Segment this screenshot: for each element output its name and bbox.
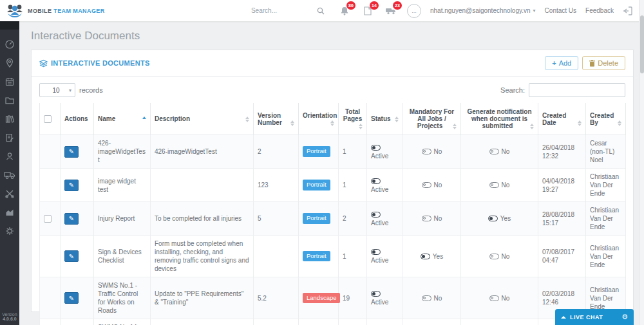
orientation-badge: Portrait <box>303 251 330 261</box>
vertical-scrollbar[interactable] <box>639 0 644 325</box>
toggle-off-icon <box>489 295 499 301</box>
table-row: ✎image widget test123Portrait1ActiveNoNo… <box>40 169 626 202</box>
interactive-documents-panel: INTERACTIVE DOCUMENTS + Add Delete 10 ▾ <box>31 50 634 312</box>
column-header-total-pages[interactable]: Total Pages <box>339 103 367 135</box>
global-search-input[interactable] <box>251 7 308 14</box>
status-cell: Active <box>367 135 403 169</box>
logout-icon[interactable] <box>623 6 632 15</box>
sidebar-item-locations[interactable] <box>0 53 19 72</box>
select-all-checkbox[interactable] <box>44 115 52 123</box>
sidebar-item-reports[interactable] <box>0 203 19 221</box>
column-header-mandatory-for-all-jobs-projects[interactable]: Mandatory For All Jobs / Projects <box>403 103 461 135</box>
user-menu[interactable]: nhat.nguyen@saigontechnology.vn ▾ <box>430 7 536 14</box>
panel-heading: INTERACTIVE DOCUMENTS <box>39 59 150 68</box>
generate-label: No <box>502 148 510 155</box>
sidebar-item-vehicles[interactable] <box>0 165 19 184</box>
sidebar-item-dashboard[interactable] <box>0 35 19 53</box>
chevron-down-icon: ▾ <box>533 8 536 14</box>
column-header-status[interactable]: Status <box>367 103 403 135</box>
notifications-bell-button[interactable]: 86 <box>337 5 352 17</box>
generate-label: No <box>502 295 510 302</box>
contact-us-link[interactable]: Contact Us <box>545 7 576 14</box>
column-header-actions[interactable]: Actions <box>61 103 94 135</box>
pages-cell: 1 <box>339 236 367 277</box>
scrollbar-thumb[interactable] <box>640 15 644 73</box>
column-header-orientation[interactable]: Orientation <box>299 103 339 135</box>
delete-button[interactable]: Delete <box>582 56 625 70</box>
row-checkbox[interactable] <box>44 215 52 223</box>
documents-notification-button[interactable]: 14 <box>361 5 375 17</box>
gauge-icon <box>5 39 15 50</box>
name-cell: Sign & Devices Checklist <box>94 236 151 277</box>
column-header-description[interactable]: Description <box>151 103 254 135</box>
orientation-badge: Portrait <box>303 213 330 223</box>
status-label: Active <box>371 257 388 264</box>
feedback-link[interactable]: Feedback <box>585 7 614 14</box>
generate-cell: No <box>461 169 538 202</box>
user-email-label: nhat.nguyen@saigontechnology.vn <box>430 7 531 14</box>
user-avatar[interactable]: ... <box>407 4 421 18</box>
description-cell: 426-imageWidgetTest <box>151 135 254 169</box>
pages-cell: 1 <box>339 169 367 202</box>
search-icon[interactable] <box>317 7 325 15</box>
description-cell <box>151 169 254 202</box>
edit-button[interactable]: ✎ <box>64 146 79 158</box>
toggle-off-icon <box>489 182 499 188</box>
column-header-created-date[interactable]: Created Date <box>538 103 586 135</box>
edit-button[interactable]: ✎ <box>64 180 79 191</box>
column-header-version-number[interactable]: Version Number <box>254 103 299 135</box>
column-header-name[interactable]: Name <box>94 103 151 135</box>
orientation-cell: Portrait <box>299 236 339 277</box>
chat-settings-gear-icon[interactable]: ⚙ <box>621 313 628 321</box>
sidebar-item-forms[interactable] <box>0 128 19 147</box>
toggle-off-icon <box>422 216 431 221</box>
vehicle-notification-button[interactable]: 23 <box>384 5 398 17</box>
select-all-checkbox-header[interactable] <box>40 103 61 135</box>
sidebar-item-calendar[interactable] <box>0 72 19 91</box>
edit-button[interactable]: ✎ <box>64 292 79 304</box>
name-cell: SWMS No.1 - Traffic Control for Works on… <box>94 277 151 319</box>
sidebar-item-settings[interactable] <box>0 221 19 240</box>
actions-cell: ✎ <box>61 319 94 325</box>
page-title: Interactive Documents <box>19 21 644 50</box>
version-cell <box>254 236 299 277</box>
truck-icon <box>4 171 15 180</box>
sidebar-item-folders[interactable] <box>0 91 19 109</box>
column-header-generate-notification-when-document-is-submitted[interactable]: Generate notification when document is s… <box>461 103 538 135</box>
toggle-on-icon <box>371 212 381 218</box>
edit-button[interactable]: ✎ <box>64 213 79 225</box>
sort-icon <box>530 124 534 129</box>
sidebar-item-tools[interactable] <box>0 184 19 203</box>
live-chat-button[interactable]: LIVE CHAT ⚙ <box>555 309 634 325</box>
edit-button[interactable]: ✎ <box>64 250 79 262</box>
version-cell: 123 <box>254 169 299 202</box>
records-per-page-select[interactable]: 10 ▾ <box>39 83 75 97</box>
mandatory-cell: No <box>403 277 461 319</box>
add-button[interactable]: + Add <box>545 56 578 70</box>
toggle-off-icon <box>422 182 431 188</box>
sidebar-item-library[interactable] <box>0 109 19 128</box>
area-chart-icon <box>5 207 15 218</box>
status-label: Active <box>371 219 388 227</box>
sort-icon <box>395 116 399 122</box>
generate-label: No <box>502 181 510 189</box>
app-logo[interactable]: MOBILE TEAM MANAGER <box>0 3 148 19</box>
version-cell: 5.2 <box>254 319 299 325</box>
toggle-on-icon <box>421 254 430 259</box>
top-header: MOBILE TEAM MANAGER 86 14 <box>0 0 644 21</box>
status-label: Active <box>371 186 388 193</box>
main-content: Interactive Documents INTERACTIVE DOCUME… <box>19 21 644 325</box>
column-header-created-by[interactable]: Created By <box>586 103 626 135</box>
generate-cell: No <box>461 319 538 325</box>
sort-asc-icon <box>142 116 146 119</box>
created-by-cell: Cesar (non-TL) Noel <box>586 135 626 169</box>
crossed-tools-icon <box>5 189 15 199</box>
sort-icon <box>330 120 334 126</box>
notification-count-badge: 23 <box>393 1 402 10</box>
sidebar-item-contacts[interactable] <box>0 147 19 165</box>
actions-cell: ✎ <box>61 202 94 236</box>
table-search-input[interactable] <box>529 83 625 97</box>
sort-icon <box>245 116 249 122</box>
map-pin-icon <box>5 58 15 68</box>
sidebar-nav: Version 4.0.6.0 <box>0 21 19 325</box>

* **PROMPT**: Every line above that includes the word "input" should be listed.

* **TASK RESPONSE**:
global-search-input[interactable] <box>251 7 308 14</box>
table-search-input[interactable] <box>529 83 625 97</box>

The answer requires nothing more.